Westmead Hospital increased its activity without spending more and Campbelltown managed to do more with less.

Western Sydney Local Health District chief executive Danny O’Connor said his district, which includes Westmead, was the least efficient in 2011 “by a very long way”, although some of this may have been because it was not documenting all the work that it did.

However, he said the administration had overhauled its business model, engaged its senior clinicians and become more organised in the way it packaged the care process for patients.

“There is ample evidence across the world that the safest and best quality care delivered by the most proficient practitioners is most likely to be at the lowest cost,” Dr O’Connor said.

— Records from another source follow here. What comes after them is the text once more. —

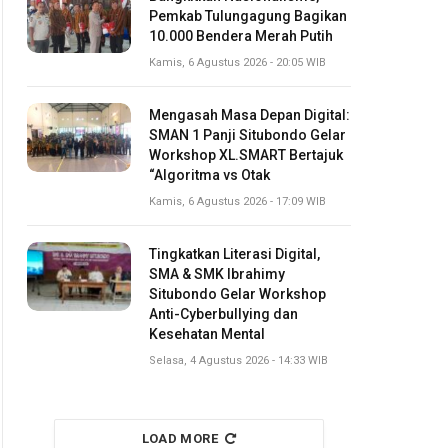
Pemkab Tulungagung Bagikan
10.000 Bendera Merah Putih
Kamis, 6 Agustus 2026 - 20:05 WIB
Mengasah Masa Depan Digital:
SMAN 1 Panji Situbondo Gelar
Workshop XL.SMART Bertajuk
“Algoritma vs Otak
Kamis, 6 Agustus 2026 - 17:09 WIB
Tingkatkan Literasi Digital,
SMA & SMK Ibrahimy
Situbondo Gelar Workshop
Anti-Cyberbullying dan
Kesehatan Mental
Selasa, 4 Agustus 2026 - 14:33 WIB
LOAD MORE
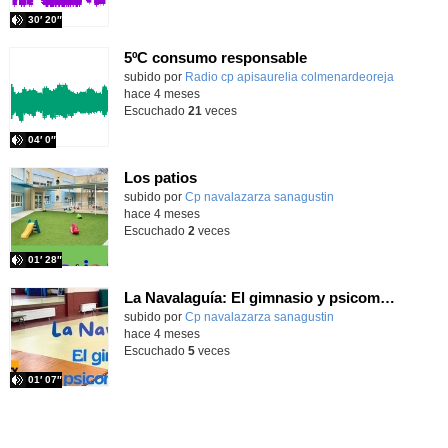
30′ 20″
5ºC consumo responsable
Contenido educativo.
subido por
Radio cp apisaurelia colmenardeoreja
-
hace 4 meses
Escuchado
21
veces
04′ 0″
Los patios
Contenido educativo.
subido por
Cp navalazarza sanagustin
-
hace 4 meses
Escuchado
2
veces
01′ 28″
La Navalaguía: El gimnasio y psicomotricidad
Contenido educativo.
subido por
Cp navalazarza sanagustin
-
hace 4 meses
Escuchado
5
veces
01′ 07″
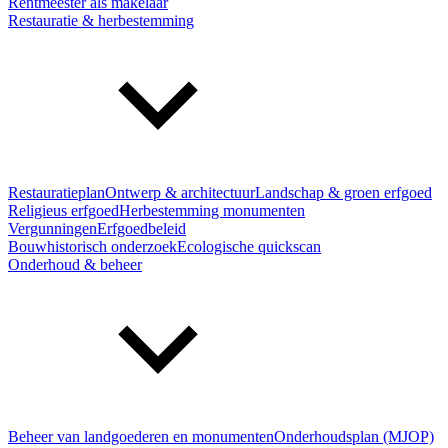
Rentmeester als makelaar
Restauratie & herbestemming
Restauratieplan
Ontwerp & architectuur
Landschap & groen erfgoed
Religieus erfgoed
Herbestemming monumenten
Vergunningen
Erfgoedbeleid
Bouwhistorisch onderzoek
Ecologische quickscan
Onderhoud & beheer
Beheer van landgoederen en monumenten
Onderhoudsplan (MJOP)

A shorter length of stay, for example, minimised the chance of medical errors or acute infections.

“Any dollar wasted is an opportunity for gone to treat another patient.”

A spokesman for the Northern Sydney Local Health District said its costs had increased at Hornsby after a “significant” increase to its mental health services in 2013, including 10 adult beds and 12 child and adolescent beds.

The NHPA report said that improved efficiencies did not necessarily translate to better patient outcomes and needed to be considered with other indicators of quality.

Nepean Hospital is among the best performers in NSW in terms of efficiency, but clinicians say it is stretched to the limit with more patients than it can physically accommodate.

Medical Staff Council chair Nhi Nguyen said although the hospital was treating its patients for cheaper than elsewhere, it was missing its elective surgery and emergency targets.

“We can’t be any more efficient,” Dr Nguyen said. “We can’t move patients on faster, we can’t see patients any faster because we’ve reached the limit for beds.

“That’s the challenge for us. We just are totally bed blocked.”

The four major metropolitan hospitals which spent the least on care on average in 2013-14 were all in Victoria, while the four that spent the most were in ACT and Western Australia.

Tom Symondson, chief executive officer of the Victorian Healthcare Association, said Victorian hospitals had long been more efficient than in other states, largely because it had moved away from block funding to introduce the “activity based funding” model years earlier in 1994.